Concernant le Président soudanais, la situation est différente puisque le Soudan n’est pas partie au Statut. Mais comme c’est le Conseil de sécurité des Nations Unies qui a lui-même soumis la situation au Darfour à la CPI, aucune immunité ne peut jouer (comme pour les tribunaux pénaux internationaux).
Si donc, comme le souligne le Dr Nkosazana Dlamini Zuma, l’Union africaine souhaite agir dans le cadre légal du Statut de Rome, elle doit accepter que des Hautes personnalités puisse être jugées par la CPI. Finalement, et comme précisé justement par l’Union africaine, seule une demande expresse du Conseil de Sécurité des Nations Unies, au titre de l’article 16 du Statut, pourrait permettre de reporter les enquêtes et poursuites pour une durée de 12 mois, renouvelable.
Compte-rendu et documents sur : http://www.au.int/en/content/extraordinary-session-assembly-african-union
Pour plus d’éléments sur l’article 27 du Statut de Rome, je me permets de renvoyer à mon commentaire : Xavier Aurey, « Article 27 », Statut de Rome de la Cour pénale internationale.

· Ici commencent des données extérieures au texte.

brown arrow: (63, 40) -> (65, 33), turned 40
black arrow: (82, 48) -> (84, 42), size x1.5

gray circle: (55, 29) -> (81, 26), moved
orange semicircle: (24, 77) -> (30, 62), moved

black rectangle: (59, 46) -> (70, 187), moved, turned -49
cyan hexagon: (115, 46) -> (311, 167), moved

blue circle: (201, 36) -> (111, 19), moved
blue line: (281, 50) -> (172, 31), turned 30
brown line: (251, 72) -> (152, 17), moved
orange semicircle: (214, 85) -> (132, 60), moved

Commentaire article par article, Julian Fernandez, Xavier Pacreau (dir.), Pédone, 2012, pp.843-861.
J’ai aimé cet article, je n’avais jamais lu l’article 27 du statut de Rome de la CPI avant, et je me demandais comment cette dernière pouvait-elle demander l’arrestation du président Omar EL-Bechir par les autorité Sud-africaines
J’ai aimé cet article, je n’avais jamais lu l’article 27 du statut de Rome de la CPI avant, et je me demandais comment cette dernière pouvait-elle demander l’arrestation du président Omar EL-Bechir par les autorité Sud-africaines. Toutes mes excuses je voulais écrire "cet article"
Une question importante demeure celle de l’efficacité des conséquences juridiques du défaut d’exécution de l’obligation de coopérer par un État partie au Statut de Rome d’une part, et d’autre part par un État non partie. Je pense que la lutte contre l’impunité au sein de la communauté internationale est mise en mal par certaines pratiques au service des intérêts de puissants.